Para os cientistas, esses limites são bem definidos e podem ser quantificados em cada área de interferência humana: poluição química, mudança climática, acidificação dos oceanos, perda do escudo de ozônio na atmosfera, ciclo do nitrogênio, ciclo do fósforo, uso de água doce, mudança do solo, biodiversidade e sobrecarga de aerossóis na atmosfera.
Em três deles os limites de sustentabilidade já foram ultrapassados. Os humanos mudaram o clima, aumentaram demais os resíduos orgânicos de nitrogênio e ameaçaram ou extinguiram tantas espécies que a natureza não consegue mais recuperar essas alterações sem a interferência do gênero humano.
Outros seis limites de sustentabilidade poderão ser ultrapassados nas próximas décadas se nada for feito, mas a pergunta fundamental é: quanto a Terra consegue suportar antes que a vida humana se torne inviável em nosso planeta? Um dos coordenadores do estudo, Diana Liverman, da Universidade do Arizona e também da Universidade de Oxford, explica que o principal intuito desse manifesto é estimular estudos que identifiquem até quanto nosso planeta pode aguentar nossas trapalhadas e como interromper esse processo antes que seja tarde demais.

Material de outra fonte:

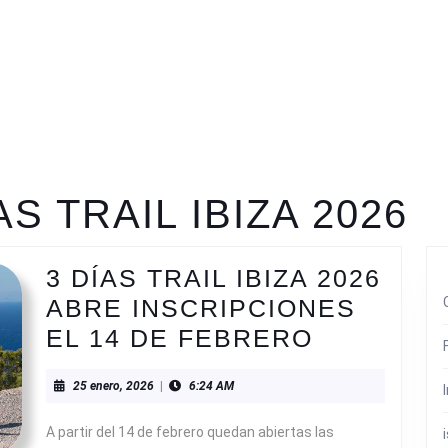
AS TRAIL IBIZA 2026
3 DÍAS TRAIL IBIZA 2026
ABRE INSCRIPCIONES
3
EL 14 DE FEBRERO
DÍAS
25
25 enero, 2026
|
6:24 AM
TRAIL
enero,
IBIZA
2026
A partir del 14 de febrero quedan abiertas las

A cientista explica que hoje podemos quantificar algumas dessas agressões e o limite que a Terra pode suportar, mas existe sempre uma interação entre os fatores que potencializam as ações agressoras. Como, por exemplo, a extinção de espécies acaba por interferir na reserva de carbono, uso do solo, da água e assim por diante. Alguns números a comunidade científica conhece. Os limites de extinção de espécies que a natureza poderia compensar anualmente é de 10 espécies por 1 milhão de existentes. Antes da Revolução Industrial, o número era de 0,1 espécie extinta. Agora atinge a marca anual de 100 espécies extintas por 1 milhão existente.
O Brasil terá de assumir compromissos de redução de suas emissões globais de carbono. Há caminhos que passam por uma redução drástica do coeficiente de desmatamento da Amazônia, por meio de mecanismos de REDD (Redução Evitada do Desmatamento e da Degradação), e há grandes possibilidades para a construção desta nova economia da biodiversidade através de um eficiente e aplicado Zoneamento Econômico-Ecológico do País. A COP-15 acontece no fim deste ano na Dinamarca.